MATERIAL PROVIDED Start Marker

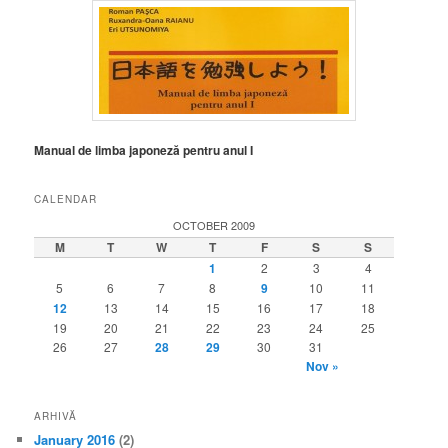
Manual de limba japoneză pentru anul I
CALENDAR
OCTOBER 2009
M
T
W
T
F
S
S
1
2
3
4
5
6
7
8
9
10
11
12
13
14
15
16
17
18
19
20
21
22
23
24
25
26
27
28
29
30
31
Nov »
ARHIVĂ
January 2016
(2)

MATERIAL PROVIDED End Marker

▸ ASSIGNMENT
Without altering a word, return all of the records above and leave out their pictures.

▸ TASK OUTPUT
Manual de limba japoneză pentru anul I
CALENDAR
OCTOBER 2009
M
T
W
T
F
S
S
1
2
3
4
5
6
7
8
9
10
11
12
13
14
15
16
17
18
19
20
21
22
23
24
25
26
27
28
29
30
31
Nov »
ARHIVĂ
January 2016
(2)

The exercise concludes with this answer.